**Goal of the exercise:** Exact reproduction is required for the lines below starting at the line with "Comfort, Confidence, and Personal Style in" and ending at the line with "the registered trademarks of their", both included. No other lines, and no pictures.

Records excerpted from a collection
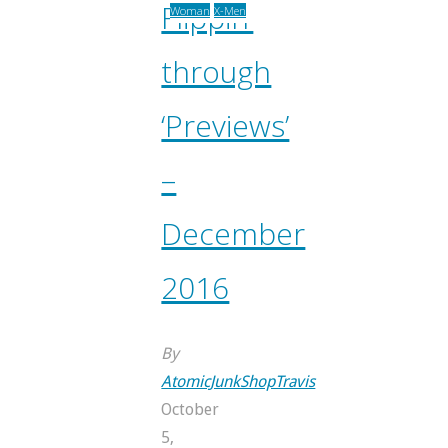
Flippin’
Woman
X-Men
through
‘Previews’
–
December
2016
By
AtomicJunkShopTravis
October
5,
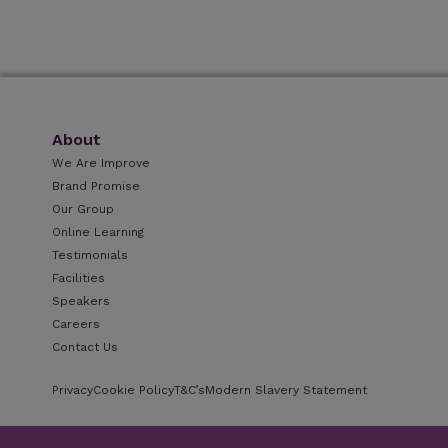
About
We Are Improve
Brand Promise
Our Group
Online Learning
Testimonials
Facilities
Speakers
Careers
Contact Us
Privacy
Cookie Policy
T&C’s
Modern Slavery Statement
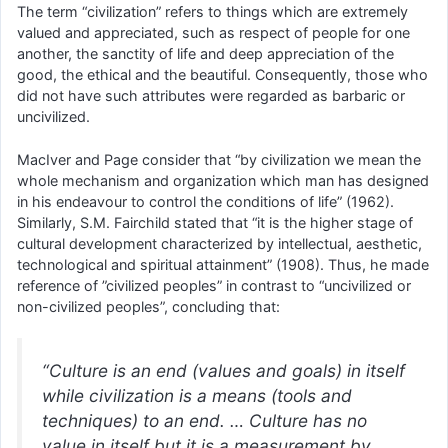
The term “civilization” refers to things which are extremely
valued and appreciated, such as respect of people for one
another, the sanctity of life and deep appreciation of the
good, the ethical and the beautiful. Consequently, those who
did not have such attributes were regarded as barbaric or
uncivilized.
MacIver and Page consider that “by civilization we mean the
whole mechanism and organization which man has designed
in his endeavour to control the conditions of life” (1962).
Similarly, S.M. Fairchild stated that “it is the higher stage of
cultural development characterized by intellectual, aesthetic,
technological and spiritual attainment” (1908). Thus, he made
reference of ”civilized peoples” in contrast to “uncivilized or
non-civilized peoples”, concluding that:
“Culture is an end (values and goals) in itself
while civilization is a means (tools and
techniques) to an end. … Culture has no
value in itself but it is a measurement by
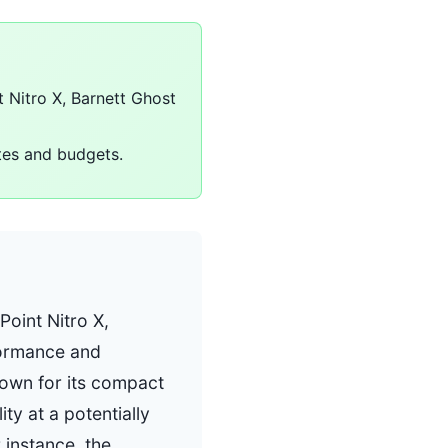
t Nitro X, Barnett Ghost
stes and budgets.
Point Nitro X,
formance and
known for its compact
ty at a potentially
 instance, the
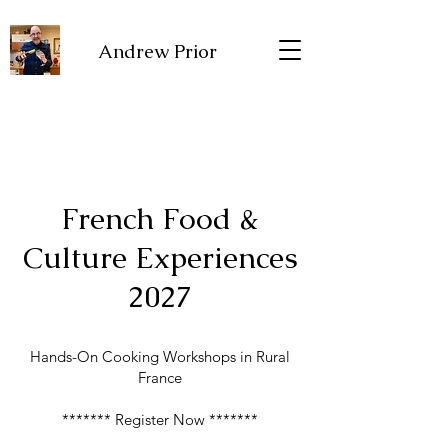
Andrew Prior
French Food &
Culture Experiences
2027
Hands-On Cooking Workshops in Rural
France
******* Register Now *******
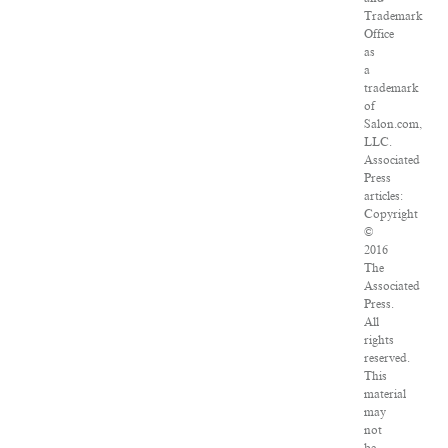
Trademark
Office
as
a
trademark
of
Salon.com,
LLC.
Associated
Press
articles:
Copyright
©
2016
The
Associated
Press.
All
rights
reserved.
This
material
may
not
* * *
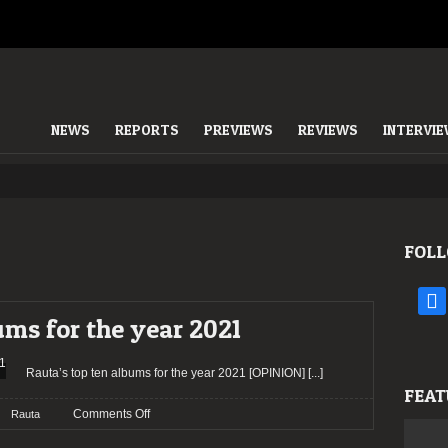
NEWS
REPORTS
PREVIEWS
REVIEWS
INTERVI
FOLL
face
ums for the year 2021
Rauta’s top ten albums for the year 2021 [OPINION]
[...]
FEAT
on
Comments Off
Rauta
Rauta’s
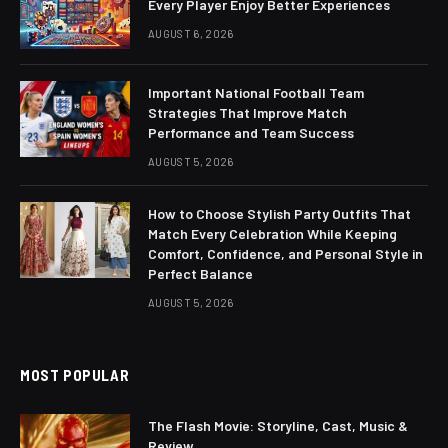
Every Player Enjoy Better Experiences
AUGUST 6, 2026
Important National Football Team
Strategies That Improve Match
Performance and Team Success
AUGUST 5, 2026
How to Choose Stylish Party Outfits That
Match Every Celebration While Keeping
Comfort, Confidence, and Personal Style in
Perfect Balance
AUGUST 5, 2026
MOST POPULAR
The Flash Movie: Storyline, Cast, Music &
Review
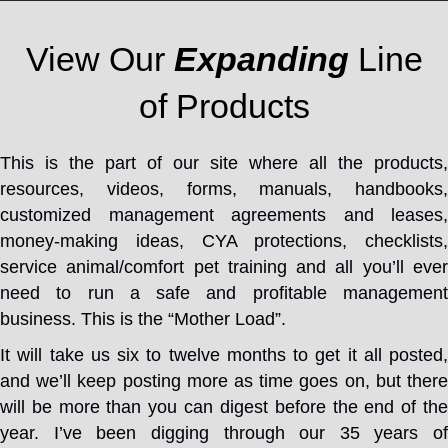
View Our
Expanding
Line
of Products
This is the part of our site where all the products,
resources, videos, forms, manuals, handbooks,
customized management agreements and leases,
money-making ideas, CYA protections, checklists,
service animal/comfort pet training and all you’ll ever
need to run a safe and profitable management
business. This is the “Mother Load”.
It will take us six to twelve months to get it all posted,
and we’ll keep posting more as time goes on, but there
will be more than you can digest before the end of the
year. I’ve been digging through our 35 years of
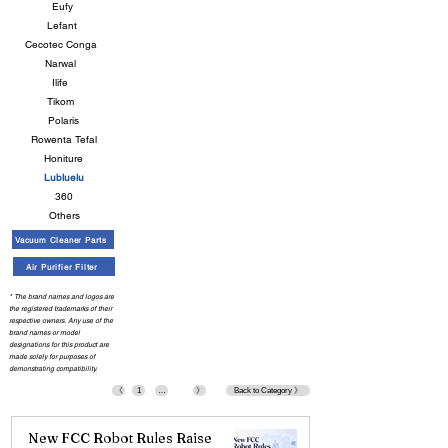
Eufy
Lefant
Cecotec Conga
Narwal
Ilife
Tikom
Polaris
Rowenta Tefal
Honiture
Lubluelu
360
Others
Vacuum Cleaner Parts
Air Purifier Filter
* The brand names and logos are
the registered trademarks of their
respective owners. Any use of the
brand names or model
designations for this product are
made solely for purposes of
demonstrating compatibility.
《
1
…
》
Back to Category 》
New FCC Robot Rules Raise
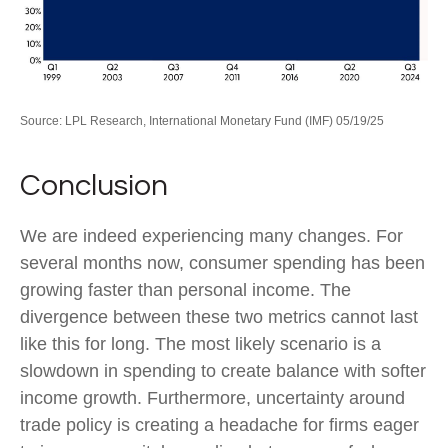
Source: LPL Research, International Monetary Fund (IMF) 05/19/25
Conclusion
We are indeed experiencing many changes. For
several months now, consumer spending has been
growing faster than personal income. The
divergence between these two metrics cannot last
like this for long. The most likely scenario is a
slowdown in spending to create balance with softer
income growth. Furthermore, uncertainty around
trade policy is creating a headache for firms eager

**Answer to this task:**
Comfort, Confidence, and Personal Style in
Perfect Balance
AUGUST 5, 2026
MOST POPULAR
The Flash Movie: Storyline, Cast, Music &
Review
View Our
Expanding
Line
of Products
This is the part of our site where all the products,
resources, videos, forms, manuals, handbooks,
customized management agreements and leases,
money-making ideas, CYA protections, checklists,
service animal/comfort pet training and all you’ll ever
need to run a safe and profitable management
business. This is the “Mother Load”.
It will take us six to twelve months to get it all posted,
and we’ll keep posting more as time goes on, but there
will be more than you can digest before the end of the
year. I’ve been digging through our 35 years of
Eufy
Lefant
Cecotec Conga
Narwal
Ilife
Tikom
Polaris
Rowenta Tefal
Honiture
Lubluelu
360
Others
Vacuum Cleaner Parts
Air Purifier Filter
* The brand names and logos are
the registered trademarks of their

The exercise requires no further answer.